■ Work order: The listing must be reproduced in full, exactly as it stands.

■ Data:
[Start of section]
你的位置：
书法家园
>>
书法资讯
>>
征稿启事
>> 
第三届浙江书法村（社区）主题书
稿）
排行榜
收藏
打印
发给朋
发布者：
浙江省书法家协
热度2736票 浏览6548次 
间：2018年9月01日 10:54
[End of section]
■ Exercise response:
你的位置：
书法家园
>>
书法资讯
>>
征稿启事
>> 
第三届浙江书法村（社区）主题书
稿）
排行榜
收藏
打印
发给朋
发布者：
浙江省书法家协
热度2736票 浏览6548次 
间：2018年9月01日 10:54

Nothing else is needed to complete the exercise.